* **Work instruction**: Go through the data below and transcribe it exactly. Omit the images.

- Opening Delimiter -

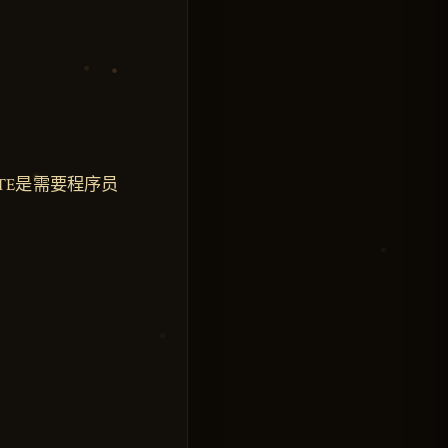
ETE是需要程序员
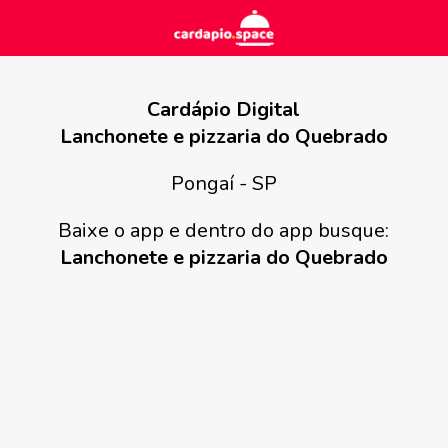
Cardápio Digital
Lanchonete e pizzaria do Quebrado
Pongaí - SP
Baixe o app e dentro do app busque:
Lanchonete e pizzaria do Quebrado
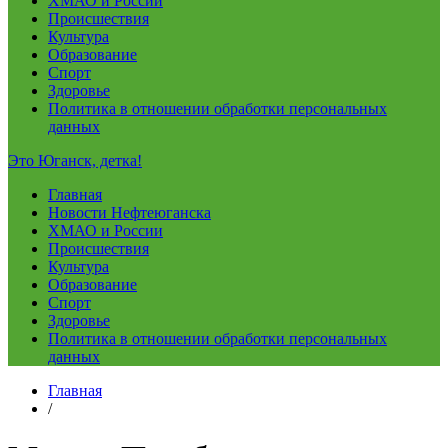
ХМАО и России
Происшествия
Культура
Образование
Спорт
Здоровье
Политика в отношении обработки персональных
данных
Это Юганск, детка!
Главная
Новости Нефтеюганска
ХМАО и России
Происшествия
Культура
Образование
Спорт
Здоровье
Политика в отношении обработки персональных
данных
Главная
/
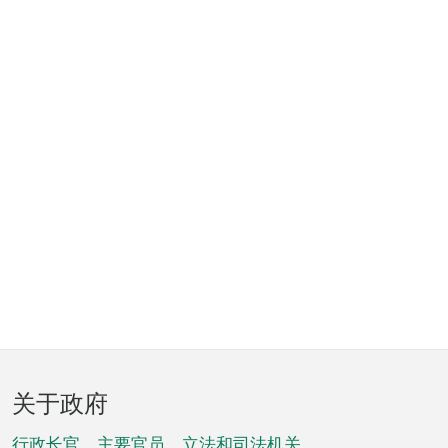
页
关于政府
脚
行政长官、主要官员、立法和司法机关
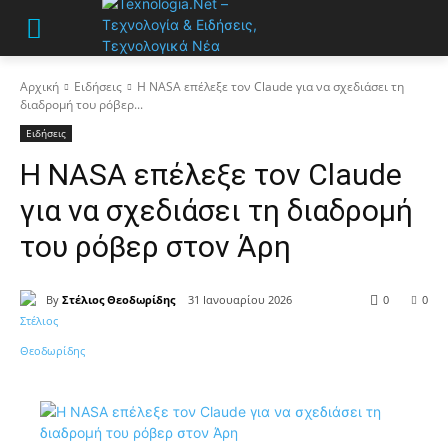
Αρχική
Ειδήσεις
Η NASA επέλεξε τον Claude για να σχεδιάσει τη
διαδρομή του ρόβερ...
Ειδήσεις
Η NASA επέλεξε τον Claude
για να σχεδιάσει τη διαδρομή
του ρόβερ στον Άρη
By
Στέλιος Θεοδωρίδης
31 Ιανουαρίου 2026
0
0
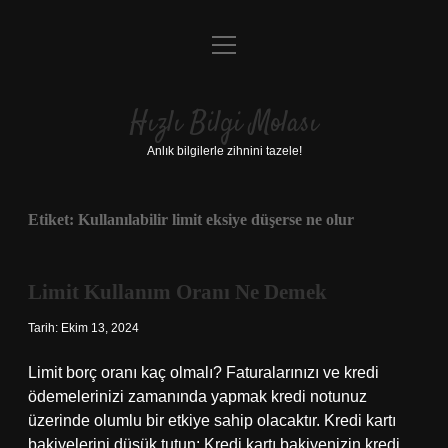
menüyü
Anasayfa
aç
Gizlilik Politikası
Hızlı Bilgi Molası
Yasal Uyarı
Anlık bilgilerle zihnini tazele!
Hakkımızda
Etiket:
Kullanılabilir limit eksiye düşerse ne olur
Limit Kullanım Oranı Ne Demek
Tarih: Ekim 13, 2024
Limit borç oranı kaç olmalı? Faturalarınızı ve kredi
ödemelerinizi zamanında yapmak kredi notunuz
üzerinde olumlu bir etkiye sahip olacaktır. Kredi kartı
bakiyelerini düşük tutun: Kredi kartı bakiyenizin kredi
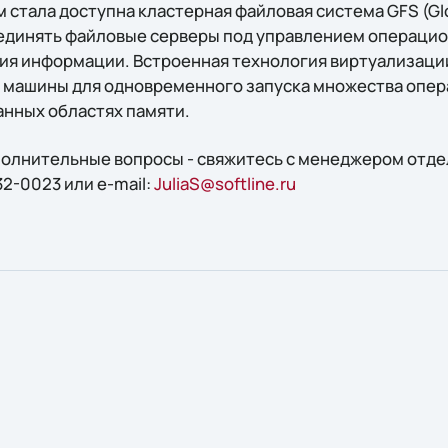
стала доступна кластерная файловая система GFS (Glob
единять файловые серверы под управлением операцион
ия информации. Встроенная технология виртуализаци
 машины для одновременного запуска множества опер
нных областях памяти.
ополнительные вопросы - свяжитесь с менеджером отд
2-0023 или e-mail:
JuliaS@softline.ru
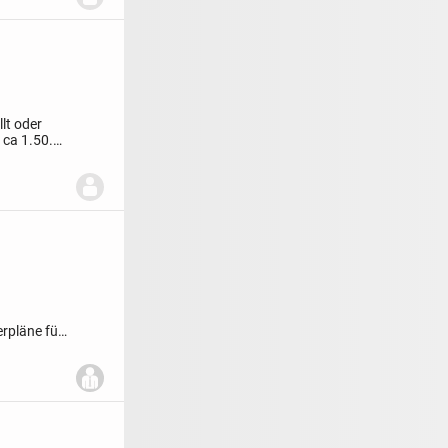
llt oder
ca 1.50.
rpläne für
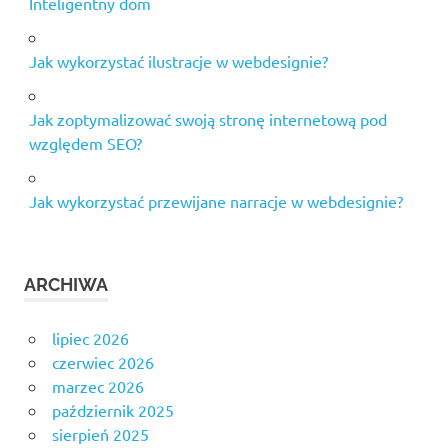
Inteligentny dom
Jak wykorzystać ilustracje w webdesignie?
Jak zoptymalizować swoją stronę internetową pod
względem SEO?
Jak wykorzystać przewijane narracje w webdesignie?
ARCHIWA
lipiec 2026
czerwiec 2026
marzec 2026
październik 2025
sierpień 2025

- Closing Delimiter -

* **The completed task**:
ETE是需要程序员
Cardápio Digital
Lanchonete e pizzaria do Quebrado
Pongaí - SP
Baixe o app e dentro do app busque:
Lanchonete e pizzaria do Quebrado
ХМАО и России
Происшествия
Культура
Образование
Спорт
Здоровье
Политика в отношении обработки персональных
данных
Это Юганск, детка!
Главная
Новости Нефтеюганска
ХМАО и России
Происшествия
Культура
Образование
Спорт
Здоровье
Политика в отношении обработки персональных
данных
Главная
/
页
关于政府
脚
行政长官、主要官员、立法和司法机关
Αρχική
Ειδήσεις
Η NASA επέλεξε τον Claude για να σχεδιάσει τη
διαδρομή του ρόβερ...
Ειδήσεις
Η NASA επέλεξε τον Claude
για να σχεδιάσει τη διαδρομή
του ρόβερ στον Άρη
By
Στέλιος Θεοδωρίδης
31 Ιανουαρίου 2026
0
0
menüyü
Anasayfa
aç
Gizlilik Politikası
Hızlı Bilgi Molası
Yasal Uyarı
Anlık bilgilerle zihnini tazele!
Hakkımızda
Etiket:
Kullanılabilir limit eksiye düşerse ne olur
Limit Kullanım Oranı Ne Demek
Tarih: Ekim 13, 2024
Limit borç oranı kaç olmalı? Faturalarınızı ve kredi
ödemelerinizi zamanında yapmak kredi notunuz
üzerinde olumlu bir etkiye sahip olacaktır. Kredi kartı
bakiyelerini düşük tutun: Kredi kartı bakiyenizin kredi
стала доступна кластерная файловая система GFS (Glob
единять файловые серверы под управлением операцион
ия информации. Встроенная технология виртуализаци
 машины для одновременного запуска множества опер
нных областях памяти.
ополнительные вопросы - свяжитесь с менеджером отд
2-0023 или e-mail:
JuliaS@softline.ru
llt oder
ca 1.50.
rpläne für
Inteligentny dom
Jak wykorzystać ilustracje w webdesignie?
Jak zoptymalizować swoją stronę internetową pod
względem SEO?
Jak wykorzystać przewijane narracje w webdesignie?
ARCHIWA
lipiec 2026
czerwiec 2026
marzec 2026
październik 2025
sierpień 2025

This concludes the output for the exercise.